Would ye be repeating your grandmother’s folly, lass?”

  “ ’Tis not the same at all,” Rhiannon countered. “Cartimandua spurned her king to satisfy her lust. If I reject Edmyg, ’twill be his perfidy, not mine, that causes the rift.”

  Cormac spat. “The result will be the same. War among the clans rather than war against the Romans. The foreign dogs will emerge the victors without even having to unsheathe their swords.”

  Rhiannon bit her lip. Cormac was right. If she refused Edmyg, the Brigantes would never drive the Romans south.

  “Listen well, lass. There is little time to lose. The new commander has been in residence only a few days, but he’s already begun to unravel my entire winter’s work with his dawn drills and barracks inspections. If I’m to turn the garrison against Rome, we need to be rid of him. He’ll nay be expecting a woman to best him.”

  The blood drained from Rhiannon’s face. “What would ye have me do?”

  “Distract him with yer body. Then, when I give ye the signal, lure him outside the fort gates for a tryst in the forest—alone. Once he is”—a leer twisted Cormac’s lips—“bare-assed and pumping, Edmyg will take him.”

  Rhiannon stared at him, aghast. “I’m to lure Luc—the Roman to his death?”

  “Aye, that’s the short of it.”

  A wave of nausea buffeted her. “No. I will not.”

  Cormac’s fleshy fingers closed on Rhiannon’s wrist. “Ye will.”

  “I won’t.” She glared at him, her fury building. “I’m a healer, not a murderess.”

  His grip tightened until she thought her bones would snap. “Ye’ll do as yer told, lass.”

  She twisted her arm from his grasp. “Nay. Ye have no need of me to kill him. Ye may sneak into the Roman’s room any night the fancy strikes ye.” The thought made her ill.

  “Aye, I could slip a knife betwixt his ribs—perhaps even escape with my life after. But Madog wants the man alive.”

  Alive. “For the circle,” Rhiannon whispered.

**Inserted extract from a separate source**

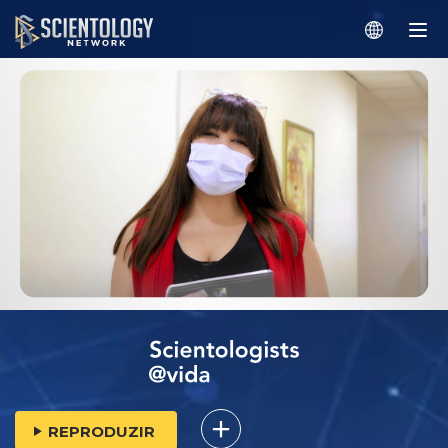
REPRODUZIR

  “Aye. At the summer fires. With the Roman’s blood offered in tribute to Kernunnos, we willna fail.”

  An image of Lucius’s bloodied body sprawled in the Druid circle flashed before Rhiannon’s eyes. Her gorge rose.

  Cormac jumped down from his perch on the crate. “Even barring the Horned One’s blessing, any fool can see that the fort will fall much quicker with the Roman gone—he’s far more able than his predecessor. Ye must do yer part, Rhiannon. Think on the clansmen who will die if ye do not.”

  Rhiannon swallowed past the painful lump in her throat, not daring to answer.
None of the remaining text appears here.